* **Exercise objective**
Could you set down exactly the lines that start at the one containing "रसायन ब्रँड, 20 जून 2025 रोजी नागपूरमध्ये" and end at the final line of the material below?
=-=-=
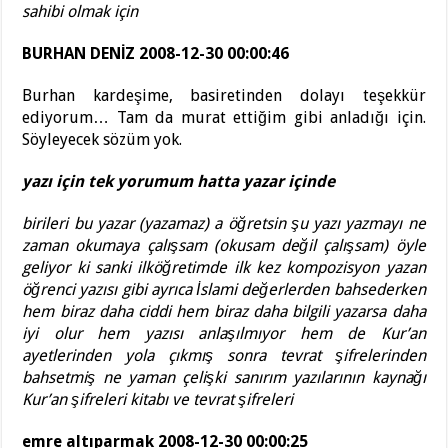
sahibi olmak için
BURHAN DENİZ 2008-12-30 00:00:46
Burhan kardeşime, basiretinden dolayı teşekkür
ediyorum… Tam da murat ettiğim gibi anladığı için.
Söyleyecek sözüm yok.
yazı için tek yorumum hatta yazar içinde
birileri bu yazar (yazamaz) a öğretsin şu yazı yazmayı ne
zaman okumaya çalışsam (okusam değil çalışsam) öyle
geliyor ki sanki ilköğretimde ilk kez kompozisyon yazan
öğrenci yazısı gibi ayrıca İslami değerlerden bahsederken
hem biraz daha ciddi hem biraz daha bilgili yazarsa daha
iyi olur hem yazısı anlaşılmıyor hem de Kur’an
ayetlerinden yola çıkmış sonra tevrat şifrelerinden
bahsetmiş ne yaman çelişki sanırım yazılarının kaynağı
Kur’an şifreleri kitabı ve tevrat şifreleri
emre altıparmak 2008-12-30 00:00:25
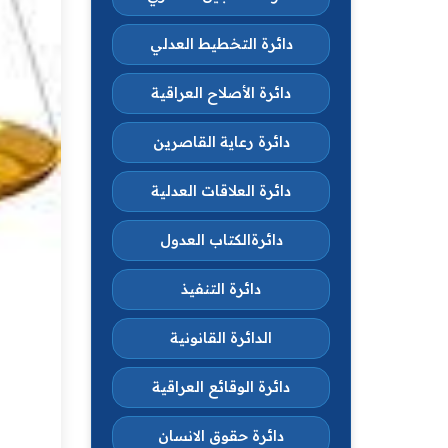
دائرة التخطيط العدلي
دائرة الأصلاح العراقية
دائرة رعاية القاصرين
دائرة العلاقات العدلية
دائرةالكتاب العدول
دائرة التنفيذ
الدائرة القانونية
دائرة الوقائع العراقية
دائرة حقوق الانسان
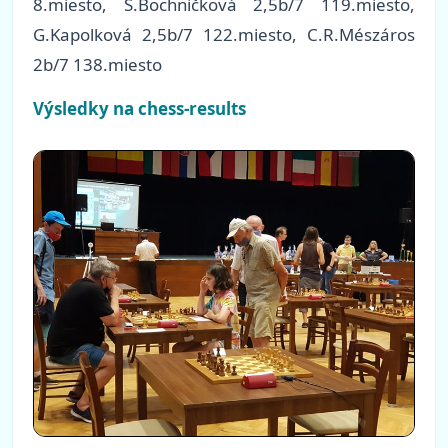
8.miesto, S.Bochničková 2,5b/7 119.miesto,
G.Kapolková 2,5b/7 122.miesto, C.R.Mészáros
2b/7 138.miesto
Výsledky na chess-results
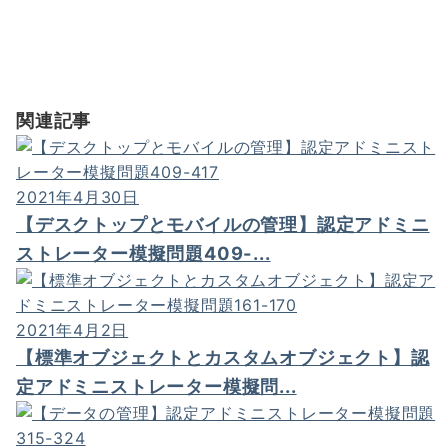
関連記事
2021年4月30日
【デスクトップとモバイルの管理】認定アドミニ
ストレーター模擬問題409-...
2021年4月2日
【標準オブジェクトとカスタムオブジェクト】認
定アドミニストレーター模擬問...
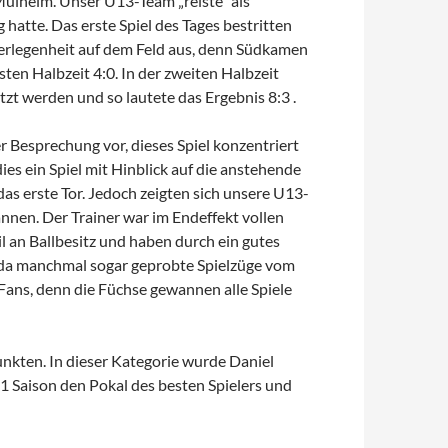
Mülheim. Unser U13-Team „reiste“ als
atte. Das erste Spiel des Tages bestritten
rlegenheit auf dem Feld aus, denn Südkamen
rsten Halbzeit 4:0. In der zweiten Halbzeit
tzt werden und so lautete das Ergebnis 8:3 .
r Besprechung vor, dieses Spiel konzentriert
es ein Spiel mit Hinblick auf die anstehende
as erste Tor. Jedoch zeigten sich unsere U13-
annen. Der Trainer war im Endeffekt vollen
il an Ballbesitz und haben durch ein gutes
t, da manchmal sogar geprobte Spielzüge vom
Fans, denn die Füchse gewannen alle Spiele
nkten. In dieser Kategorie wurde Daniel
11 Saison den Pokal des besten Spielers und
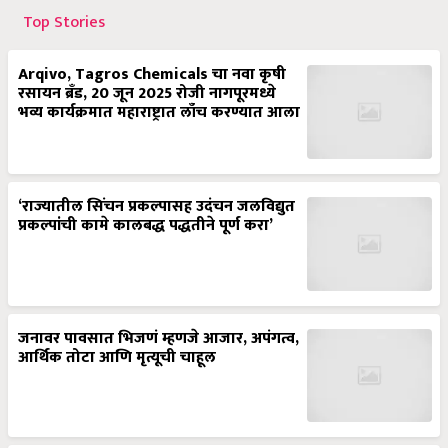
Top Stories
Arqivo, Tagros Chemicals चा नवा कृषी
रसायन ब्रँड, 20 जून 2025 रोजी नागपूरमध्ये
भव्य कार्यक्रमात महाराष्ट्रात लाँच करण्यात आला
‘राज्यातील सिंचन प्रकल्पासह उदंचन जलविद्युत
प्रकल्पांची कामे कालबद्ध पद्धतीने पूर्ण करा’
जनावर पावसात भिजणं म्हणजे आजार, अपंगत्व,
आर्थिक तोटा आणि मृत्यूची चाहूल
=-=-=
* **Solution to this task**
रसायन ब्रँड, 20 जून 2025 रोजी नागपूरमध्ये
भव्य कार्यक्रमात महाराष्ट्रात लाँच करण्यात आला
‘राज्यातील सिंचन प्रकल्पासह उदंचन जलविद्युत
प्रकल्पांची कामे कालबद्ध पद्धतीने पूर्ण करा’
जनावर पावसात भिजणं म्हणजे आजार, अपंगत्व,
आर्थिक तोटा आणि मृत्यूची चाहूल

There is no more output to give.